Records drawn from a dataset:
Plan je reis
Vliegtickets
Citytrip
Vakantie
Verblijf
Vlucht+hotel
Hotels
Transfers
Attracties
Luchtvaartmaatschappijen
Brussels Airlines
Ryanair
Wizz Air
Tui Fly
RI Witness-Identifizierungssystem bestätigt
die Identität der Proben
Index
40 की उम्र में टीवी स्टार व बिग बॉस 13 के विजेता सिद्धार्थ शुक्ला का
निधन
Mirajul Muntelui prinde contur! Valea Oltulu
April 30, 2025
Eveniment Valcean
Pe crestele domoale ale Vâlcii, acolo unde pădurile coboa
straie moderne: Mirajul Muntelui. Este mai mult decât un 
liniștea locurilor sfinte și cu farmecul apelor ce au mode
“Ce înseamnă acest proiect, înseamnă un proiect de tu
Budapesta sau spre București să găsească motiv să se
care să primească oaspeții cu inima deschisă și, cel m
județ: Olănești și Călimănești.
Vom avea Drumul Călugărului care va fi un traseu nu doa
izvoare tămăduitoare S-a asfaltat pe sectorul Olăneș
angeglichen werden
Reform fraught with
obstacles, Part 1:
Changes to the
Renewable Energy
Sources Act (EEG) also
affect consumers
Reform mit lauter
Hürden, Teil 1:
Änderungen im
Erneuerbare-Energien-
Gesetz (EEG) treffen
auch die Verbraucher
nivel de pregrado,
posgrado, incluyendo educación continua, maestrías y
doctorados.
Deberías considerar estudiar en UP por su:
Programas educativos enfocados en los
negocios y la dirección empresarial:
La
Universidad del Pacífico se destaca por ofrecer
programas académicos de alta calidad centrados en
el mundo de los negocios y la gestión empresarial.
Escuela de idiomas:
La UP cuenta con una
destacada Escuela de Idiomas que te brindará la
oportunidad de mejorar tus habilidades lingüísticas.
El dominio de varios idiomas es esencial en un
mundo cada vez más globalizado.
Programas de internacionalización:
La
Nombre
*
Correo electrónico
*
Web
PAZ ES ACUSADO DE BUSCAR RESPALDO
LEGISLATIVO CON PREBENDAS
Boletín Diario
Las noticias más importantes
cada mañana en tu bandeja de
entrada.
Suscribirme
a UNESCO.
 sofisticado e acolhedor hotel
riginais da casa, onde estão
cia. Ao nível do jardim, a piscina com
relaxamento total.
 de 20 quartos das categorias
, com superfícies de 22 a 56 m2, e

==

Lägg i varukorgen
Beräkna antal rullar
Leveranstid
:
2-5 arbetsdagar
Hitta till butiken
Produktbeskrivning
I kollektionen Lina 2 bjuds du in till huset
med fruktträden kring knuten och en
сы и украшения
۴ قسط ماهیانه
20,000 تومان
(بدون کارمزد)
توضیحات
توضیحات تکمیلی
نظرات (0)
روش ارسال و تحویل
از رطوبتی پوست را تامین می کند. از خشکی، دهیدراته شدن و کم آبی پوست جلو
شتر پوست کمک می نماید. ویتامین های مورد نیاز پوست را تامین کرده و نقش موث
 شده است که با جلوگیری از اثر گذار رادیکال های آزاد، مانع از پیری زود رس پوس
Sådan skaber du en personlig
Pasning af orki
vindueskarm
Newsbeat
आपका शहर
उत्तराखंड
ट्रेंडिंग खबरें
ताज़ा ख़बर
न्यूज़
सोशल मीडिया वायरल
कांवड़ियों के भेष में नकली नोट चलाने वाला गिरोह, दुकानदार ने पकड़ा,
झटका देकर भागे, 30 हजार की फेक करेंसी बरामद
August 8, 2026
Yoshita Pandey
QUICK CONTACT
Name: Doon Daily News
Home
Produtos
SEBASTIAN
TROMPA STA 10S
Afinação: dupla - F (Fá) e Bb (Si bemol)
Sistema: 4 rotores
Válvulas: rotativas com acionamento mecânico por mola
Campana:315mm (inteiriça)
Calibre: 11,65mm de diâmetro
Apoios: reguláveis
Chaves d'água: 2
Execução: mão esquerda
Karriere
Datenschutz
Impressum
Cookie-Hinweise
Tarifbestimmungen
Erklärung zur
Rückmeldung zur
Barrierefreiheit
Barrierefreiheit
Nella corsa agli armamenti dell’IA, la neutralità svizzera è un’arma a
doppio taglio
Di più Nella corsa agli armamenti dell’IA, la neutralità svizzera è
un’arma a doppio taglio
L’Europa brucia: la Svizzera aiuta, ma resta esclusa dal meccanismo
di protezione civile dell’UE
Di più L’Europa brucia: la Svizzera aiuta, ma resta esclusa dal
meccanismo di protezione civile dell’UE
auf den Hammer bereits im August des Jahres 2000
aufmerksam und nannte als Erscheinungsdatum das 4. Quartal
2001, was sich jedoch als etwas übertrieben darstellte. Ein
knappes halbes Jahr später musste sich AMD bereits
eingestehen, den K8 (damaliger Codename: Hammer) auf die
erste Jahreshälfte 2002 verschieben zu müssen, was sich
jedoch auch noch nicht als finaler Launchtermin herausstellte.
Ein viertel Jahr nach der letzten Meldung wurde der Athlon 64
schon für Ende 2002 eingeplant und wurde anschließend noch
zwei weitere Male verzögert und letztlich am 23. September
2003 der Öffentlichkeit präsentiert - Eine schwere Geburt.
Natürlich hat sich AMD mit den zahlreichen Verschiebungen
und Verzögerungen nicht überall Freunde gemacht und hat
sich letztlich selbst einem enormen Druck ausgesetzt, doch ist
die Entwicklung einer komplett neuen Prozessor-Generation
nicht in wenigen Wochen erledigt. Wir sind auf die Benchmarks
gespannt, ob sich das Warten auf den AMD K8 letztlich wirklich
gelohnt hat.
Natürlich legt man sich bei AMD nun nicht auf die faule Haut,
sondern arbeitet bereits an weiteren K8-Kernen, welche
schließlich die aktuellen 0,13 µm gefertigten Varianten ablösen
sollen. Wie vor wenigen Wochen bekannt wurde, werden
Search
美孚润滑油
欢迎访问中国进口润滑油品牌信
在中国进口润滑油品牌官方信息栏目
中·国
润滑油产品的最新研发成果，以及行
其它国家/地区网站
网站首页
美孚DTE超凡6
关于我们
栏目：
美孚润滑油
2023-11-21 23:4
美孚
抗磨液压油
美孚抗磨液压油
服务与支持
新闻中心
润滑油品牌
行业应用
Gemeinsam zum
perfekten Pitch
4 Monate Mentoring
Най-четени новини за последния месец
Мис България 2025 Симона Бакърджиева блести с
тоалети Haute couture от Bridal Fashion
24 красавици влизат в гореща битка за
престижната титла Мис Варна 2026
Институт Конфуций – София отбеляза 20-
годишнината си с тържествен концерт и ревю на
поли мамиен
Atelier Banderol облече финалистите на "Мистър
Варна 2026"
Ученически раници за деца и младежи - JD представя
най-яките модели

---

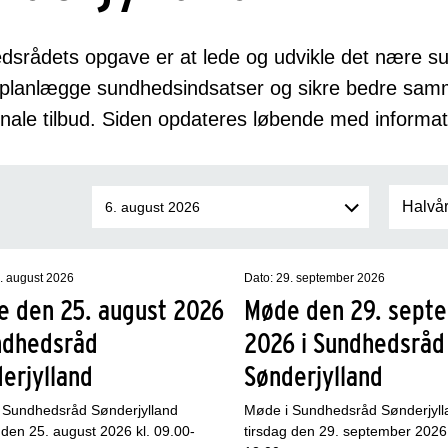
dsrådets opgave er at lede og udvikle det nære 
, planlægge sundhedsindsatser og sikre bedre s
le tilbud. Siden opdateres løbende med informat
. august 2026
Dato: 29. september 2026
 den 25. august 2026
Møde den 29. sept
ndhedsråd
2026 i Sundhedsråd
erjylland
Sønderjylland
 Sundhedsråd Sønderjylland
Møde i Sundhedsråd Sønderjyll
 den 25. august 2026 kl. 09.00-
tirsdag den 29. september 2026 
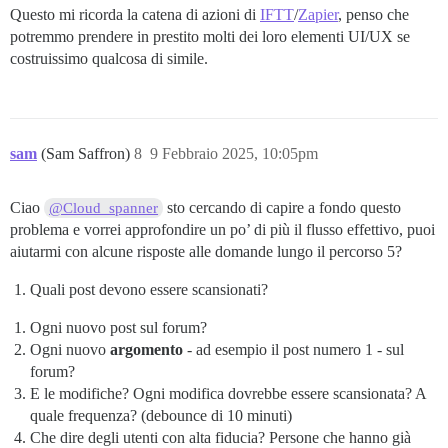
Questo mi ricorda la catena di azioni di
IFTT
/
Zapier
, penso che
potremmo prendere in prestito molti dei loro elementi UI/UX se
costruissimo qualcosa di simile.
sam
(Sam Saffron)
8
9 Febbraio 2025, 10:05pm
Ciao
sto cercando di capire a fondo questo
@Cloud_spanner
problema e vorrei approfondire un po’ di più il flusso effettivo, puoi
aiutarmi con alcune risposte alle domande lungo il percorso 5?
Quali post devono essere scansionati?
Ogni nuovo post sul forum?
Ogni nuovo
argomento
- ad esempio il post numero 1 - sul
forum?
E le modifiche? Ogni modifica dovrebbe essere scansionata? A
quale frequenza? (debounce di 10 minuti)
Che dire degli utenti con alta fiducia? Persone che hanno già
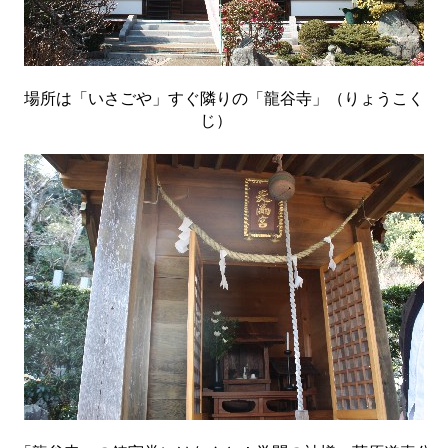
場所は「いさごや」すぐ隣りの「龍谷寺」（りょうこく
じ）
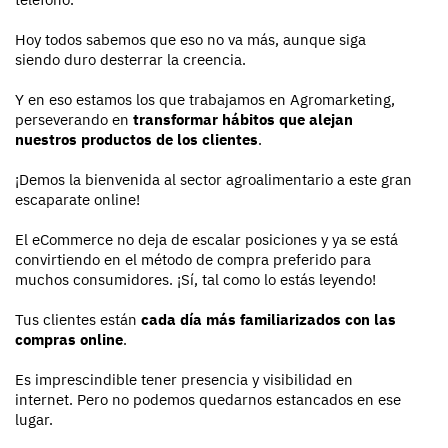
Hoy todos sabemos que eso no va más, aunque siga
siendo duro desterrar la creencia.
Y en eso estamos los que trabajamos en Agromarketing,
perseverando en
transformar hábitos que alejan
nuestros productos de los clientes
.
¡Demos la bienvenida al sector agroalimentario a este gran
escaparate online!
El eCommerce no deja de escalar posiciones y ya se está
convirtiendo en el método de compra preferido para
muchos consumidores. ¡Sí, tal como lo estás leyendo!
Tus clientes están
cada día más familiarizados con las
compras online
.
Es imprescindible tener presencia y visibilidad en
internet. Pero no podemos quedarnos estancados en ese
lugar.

## Brief:
Find the lines above that contain the word "Sundhedsråd" and copy each one.

## Exercise answer:
2026 i Sundhedsråd
 Sundhedsråd Sønderjylland
Møde i Sundhedsråd Sønderjyll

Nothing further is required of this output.